Did ambitious fiction writer Lisa Morrison (played by Sarah Paulson) betray a friendship when she based her debut novel on an intimate chapter in the life of her mentor, the short story writer Ruth Steiner (played by Linda Lavin)? And, furthermore, did she steal intellectual property? Was Ruth inviting her to plunder the material? Who owns a story? Heck — is Lisa's novel any good?

Like most good dramas, Collected Stories, produced by Manhattan Theatre Club, which gave the play its New York City debut Off-Broadway in 1997, asks more questions than it answers. It leaves the audience to ponder the human experience.

"No, I don't weigh in on this," Margulies said recently. "It's really up to audiences to discuss and debate."

MTC artistic director Lynne Meadow directs the play, which, Margulies has said in interviews, he trimmed and tightened for this revival. He's a different playwright today, he said.

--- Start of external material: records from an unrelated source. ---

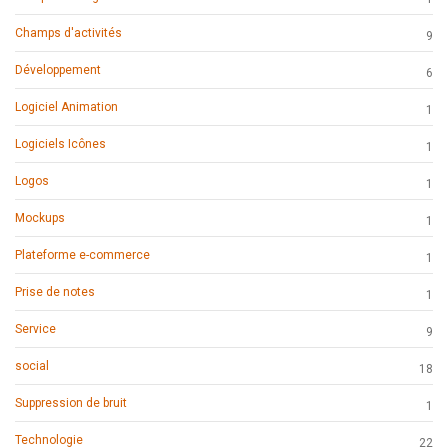
Champs d'activités
9
Développement
6
Logiciel Animation
1
Logiciels Icônes
1
Logos
1
Mockups
1
Plateforme e-commerce
1
Prise de notes
1
Service
9
social
18
Suppression de bruit
1
Technologie
22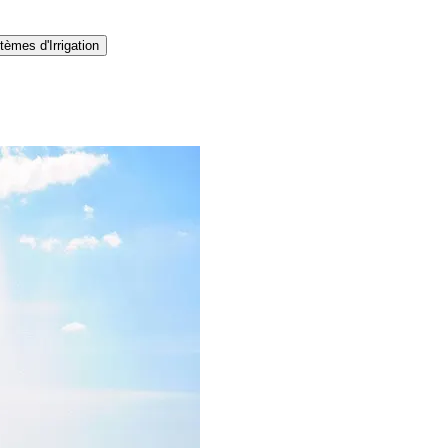
tèmes d'Irrigation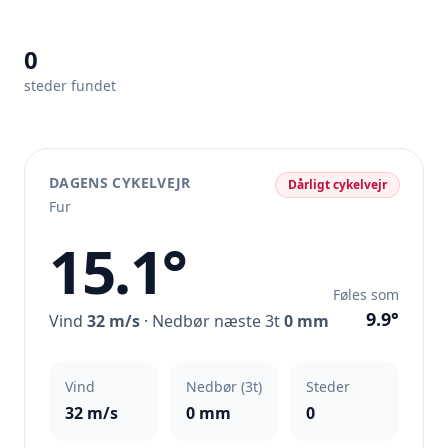
0
steder fundet
DAGENS CYKELVEJR
Dårligt cykelvejr
Fur
15.1°
Føles som
9.9°
Vind
32 m/s
· Nedbør næste 3t
0 mm
Vind
Nedbør (3t)
Steder
32 m/s
0 mm
0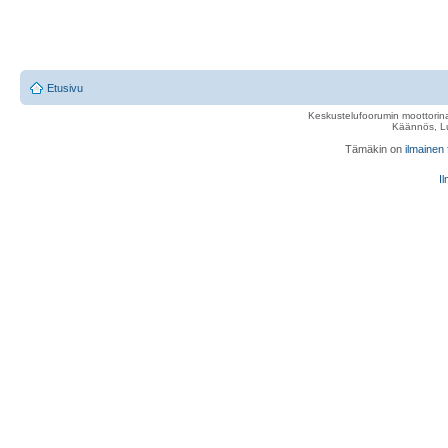
Etusivu
Keskustelufoorumin moottorina
Käännös, Lu
Tämäkin on
ilmainen
Il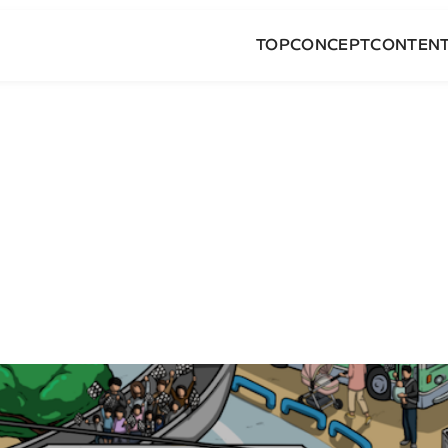
TOP
CONCEPT
CONTEN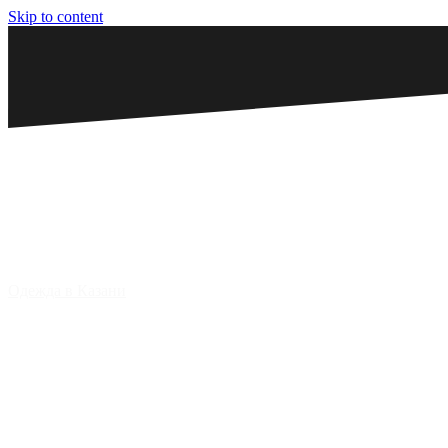
Skip to content
Одежда в Казани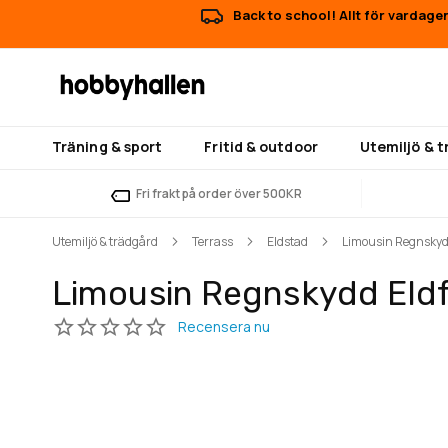
Back to school! Allt för vardage
Träning & sport
Fritid & outdoor
Utemiljö & 
Fri frakt på order över 500KR
Utemiljö & trädgård
Terrass
Eldstad
Limousin Regnskyd
Limousin Regnskydd Eld
Hoppa
Hoppa
till
till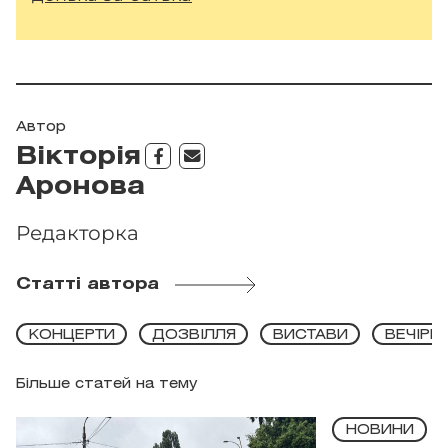
Автор
Вікторія
Аронова
Редакторка
Статті автора
КОНЦЕРТИ
ДОЗВІЛЛЯ
ВИСТАВИ
ВЕЧІРК
Більше статей на тему
НОВИНИ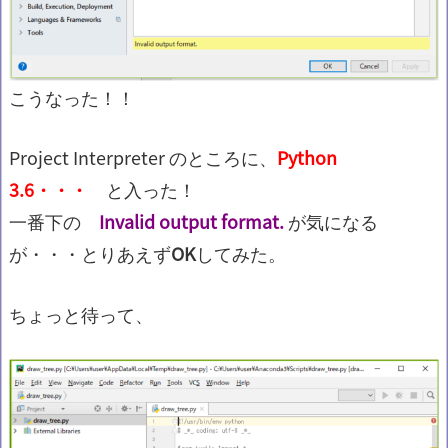
こうなった！！
Project Interpreter のところに、
Python
3.6・・・
と入った！
一番下の
Invalid output format.
が気になる
が・・・とりあえず
OK
してみた。
ちょっと待って、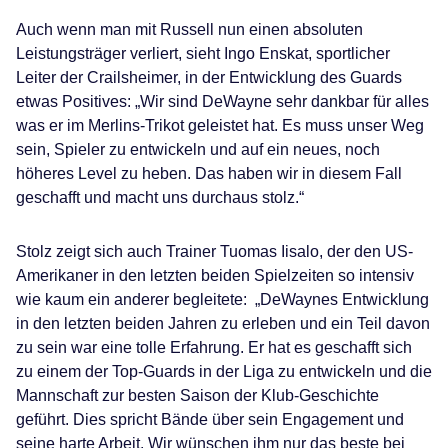
Auch wenn man mit Russell nun einen absoluten
Leistungsträger verliert, sieht Ingo Enskat, sportlicher
Leiter der Crailsheimer, in der Entwicklung des Guards
etwas Positives: „Wir sind DeWayne sehr dankbar für alles
was er im Merlins-Trikot geleistet hat. Es muss unser Weg
sein, Spieler zu entwickeln und auf ein neues, noch
höheres Level zu heben. Das haben wir in diesem Fall
geschafft und macht uns durchaus stolz.“
Stolz zeigt sich auch Trainer Tuomas Iisalo, der den US-
Amerikaner in den letzten beiden Spielzeiten so intensiv
wie kaum ein anderer begleitete: „DeWaynes Entwicklung
in den letzten beiden Jahren zu erleben und ein Teil davon
zu sein war eine tolle Erfahrung. Er hat es geschafft sich
zu einem der Top-Guards in der Liga zu entwickeln und die
Mannschaft zur besten Saison der Klub-Geschichte
geführt. Dies spricht Bände über sein Engagement und
seine harte Arbeit. Wir wünschen ihm nur das beste bei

Collected Stories began previews April 9 and plays a limited engagement. "I just love the way Donald Margulies writes," Lavin told Playbill magazine earlier this spring. "He writes wonderful women. When he writes, he writes with such passion. He writes poetically, but he also writes pragmatically. His dialogue is very realistic, very emotional and very educated."

Collected Stories is inspired by a real story in which a man brought a case of plagiarism against a student. Lavin said, "What it inspired Donald to do was to look at the life of a writer and examine what happens when you, if you're not a trusting person, finally do trust someone with your story, and they go off and write your story as their first novel. If they take elements of your story and disguise it, it's still your story and not theirs. What he's looking at is, 'Whose life is it anyway?' How much are you allowed to take someone else's story and take liberties and say it's your story? My experience is that the audience is split down the middle."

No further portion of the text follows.